Et c'est reparti pour un troisième mandat de trois ans : le conseil d'administration de la Confédération de l'artisanat et des petites entreprises du bâtiment (Capeb) a renouvelé le 23 avril le président sortant, Jean-Christophe Repon, dans ses fonctions. Dans un communiqué, l'organisation professionnelle indique que "ses deux premiers mandats se sont caractérisés par une progression de la reconnaissance du rôle et de la place des TPE du bâtiment dans le débat public".
Le dirigeant réélu a confirmé maintenir cet objectif pour son dernier mandat, qui débute dans un contexte économique difficile. "L'activité des entreprises artisanales du bâtiment reste orientée à la baisse ce trimestre, sans véritable inflexion de tendance depuis 10 trimestres. Le recul est généralisé et touche l'ensemble des régions et des métiers", génie climatique inclus. L'inflation des matières premières et des énergies renchérit inévitablement les coûts des entreprises et pèse sur leur trésorerie, le secteur ayant déjà perdu 30.000 postes depuis deux ans.
La guerre en Iran, "la crise de trop" pour les artisans du bâtiment
Pour la Capeb, la guerre en Iran est "la crise de trop", bien qu'elle salue les dernières annonces gouvernementales en la matière, dont la mise en place d'une mesure compensatoire sur le GNR (gazole non routier) pour les TPE du bâtiment et d'un observatoire des prix. Sa direction profite néanmoins de la réélection de Jean-Christophe Repon pour pousser "un plan de sauvegarde de l'artisanat du bâtiment" composé d'une quinzaine de mesures, telle que la généralisation du taux réduit de TVA à 5,5 % sur l'ensemble des travaux de rénovation.

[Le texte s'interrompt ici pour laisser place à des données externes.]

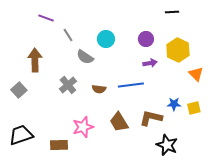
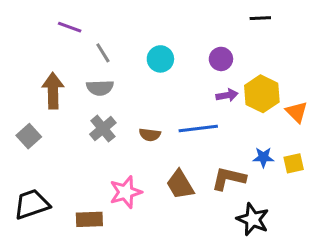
yellow hexagon: (178, 50) -> (262, 94), moved
gray semicircle: (85, 57) -> (100, 88), moved, turned -36

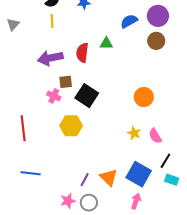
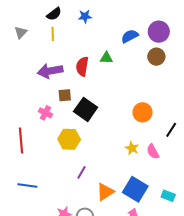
gray triangle: (13, 24) -> (21, 32), moved
pink cross: (54, 96) -> (45, 113), moved
black line: (165, 161) -> (171, 130), moved
orange triangle: (109, 177) -> (105, 192), turned 42
purple line: (85, 180) -> (82, 172), moved

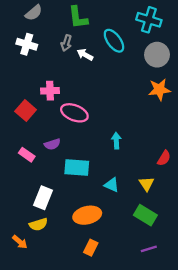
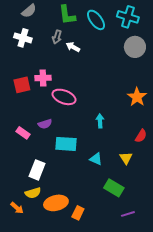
cyan ellipse: (114, 41) -> (96, 20), moved
orange star: (159, 90) -> (137, 97), moved, turned -30
red square: (26, 110) -> (22, 85), moved, turned 36
orange ellipse: (87, 215) -> (56, 203), moved
green rectangle: (145, 215) -> (114, 188), moved

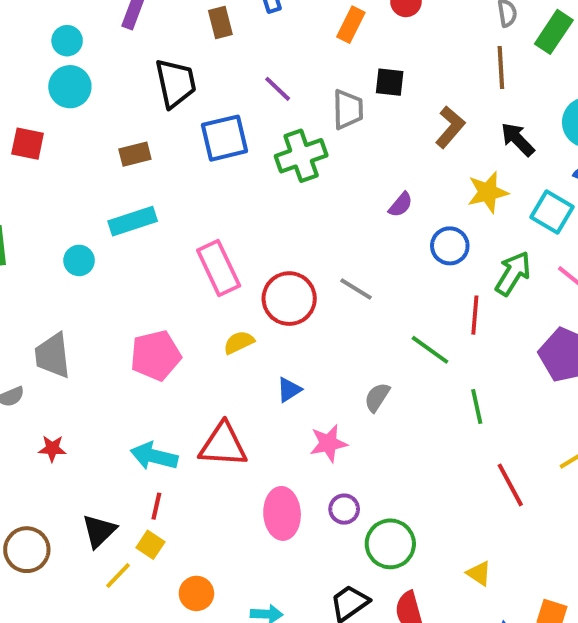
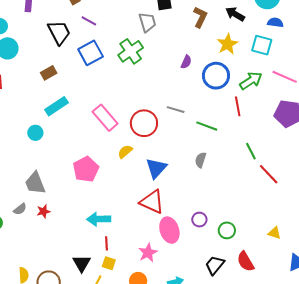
purple line: (278, 89) -> (89, 21), moved
blue circle: (450, 246) -> (216, 76), size x1.4
green arrow: (513, 273) -> (251, 81), turned 40
green line: (430, 350) -> (207, 126), moved
blue triangle: (289, 390) -> (156, 168), size x1.6
pink star: (328, 443) -> (148, 253), moved
red triangle: (223, 445) -> (152, 202), moved, turned 36
red star: (52, 449) -> (43, 211), moved
red line: (510, 485) -> (269, 174), moved
green circle: (390, 544) -> (227, 230), size x0.7

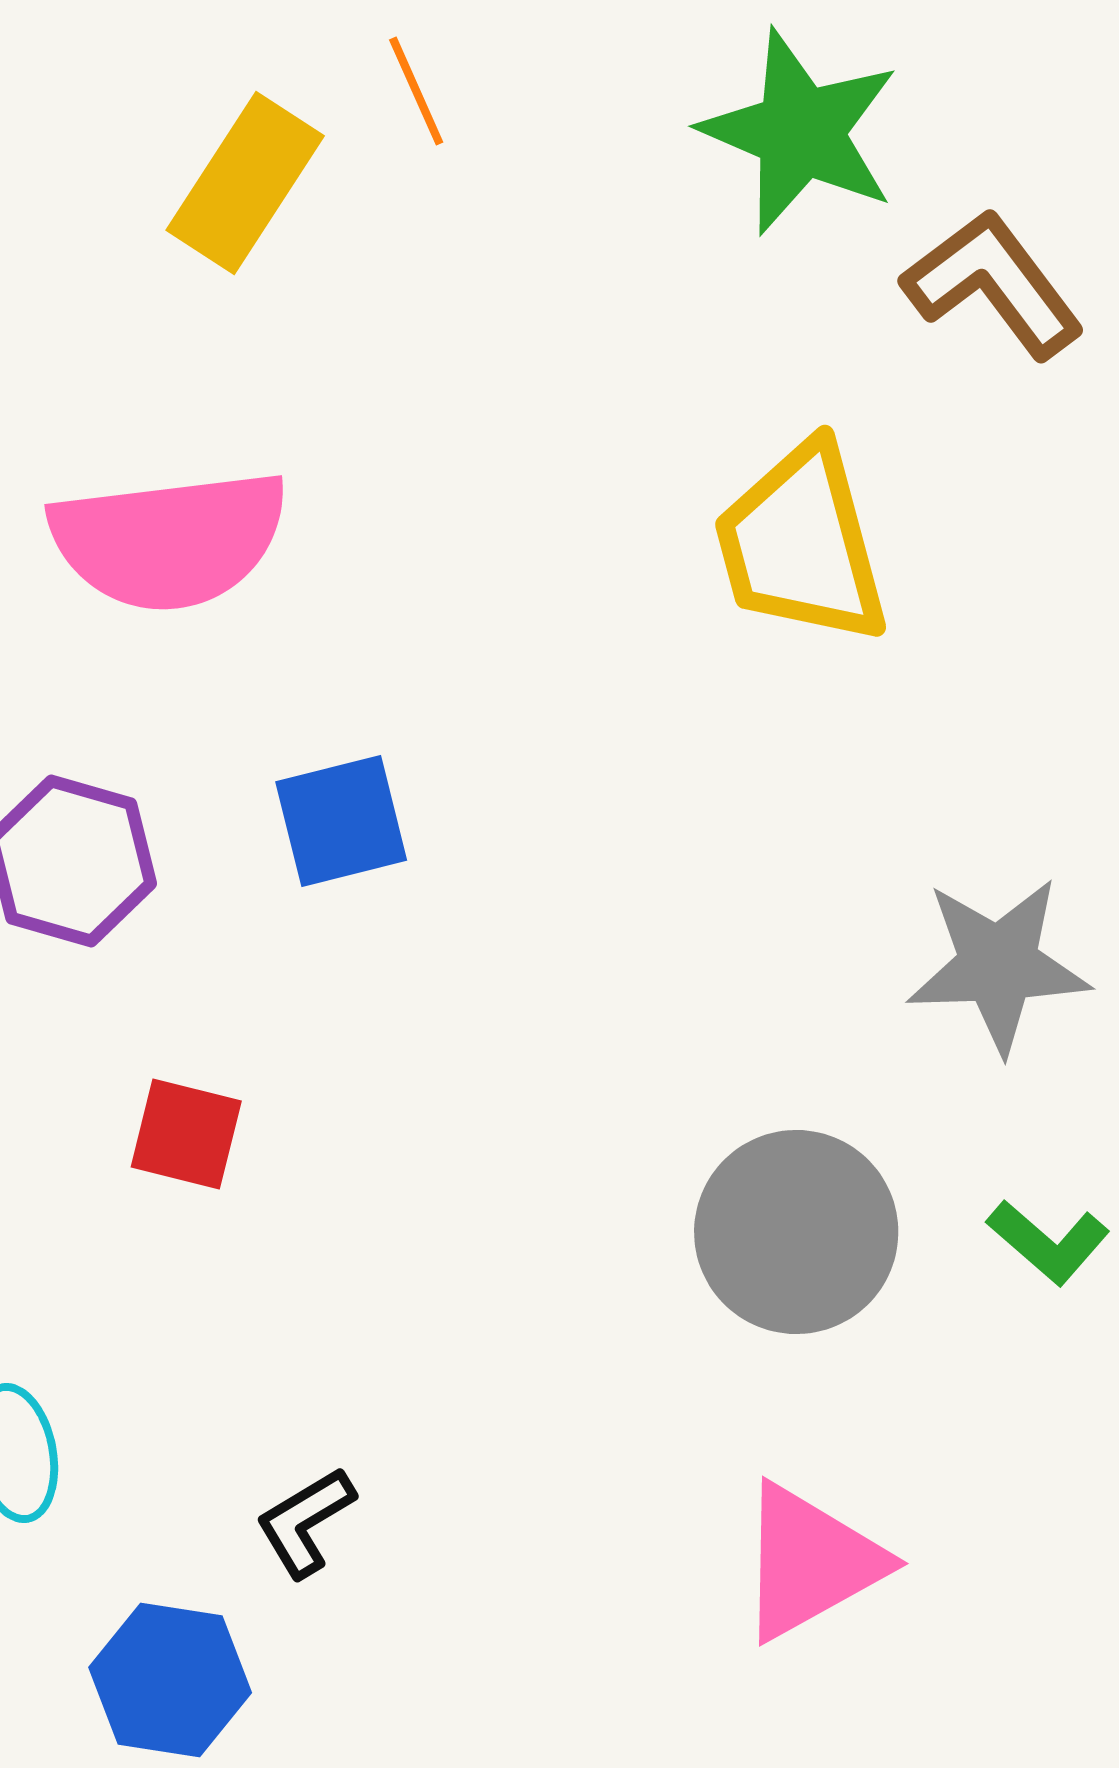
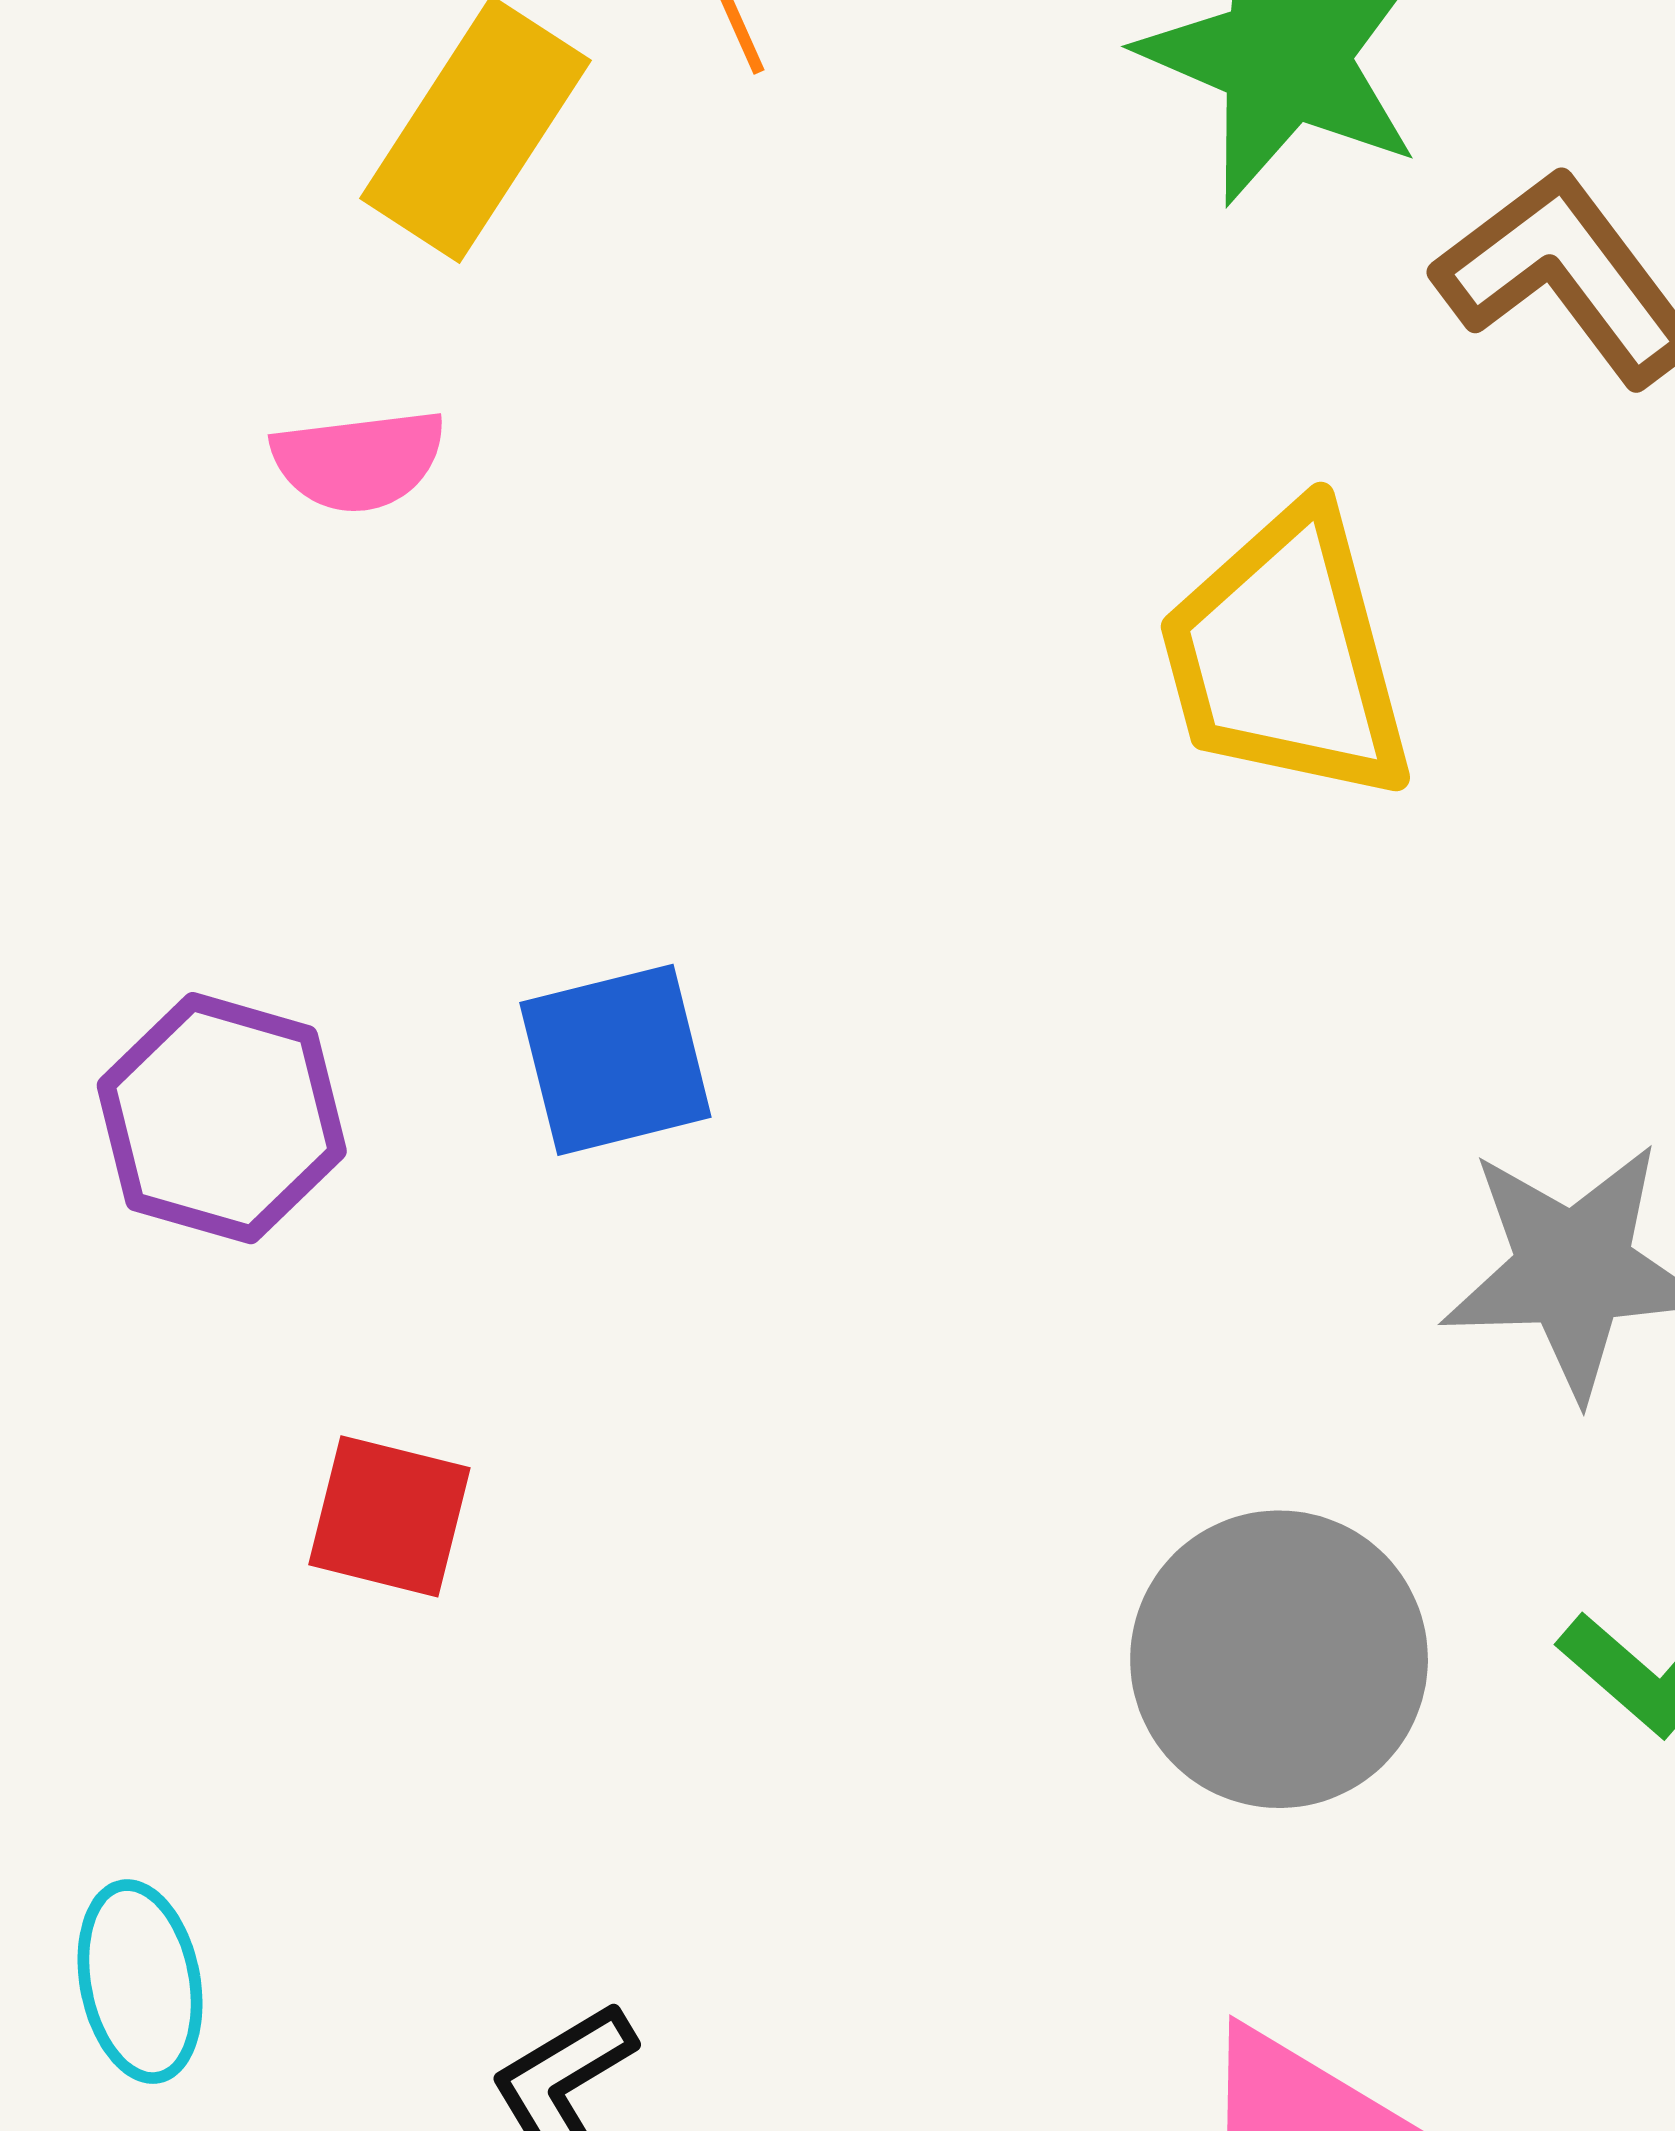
pink semicircle: (169, 540) -> (359, 460), moved, size x0.5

Considérant que les TPE du bâtiment sont "les oubliées des politiques publiques" alors qu'elles constituent "la colonne vertébrale de notre économie", le président de la Capeb appelle les pouvoirs publics à adopter "un réflexe TPE" dans chacune de leurs décisions. La confédération, qui compte 62.000 adhérents et souffle en 2026 sa quatre-vingtième bougie, plaide pour que les très petites entreprises bénéficient de dispositifs spécifiques dans la loi et la réglementation, et que leur rôle économique soit reconnu.
Jean-Christophe Repon persiste et signe : les TPE "représentent l'immense majorité du secteur et en assurent la vitalité au quotidien", ce qui justifierait de leur consacrer des décisions adaptées. "La réalité est simple : sans changement structurel, la filière s'enfonce dans une crise durable", conclut-il.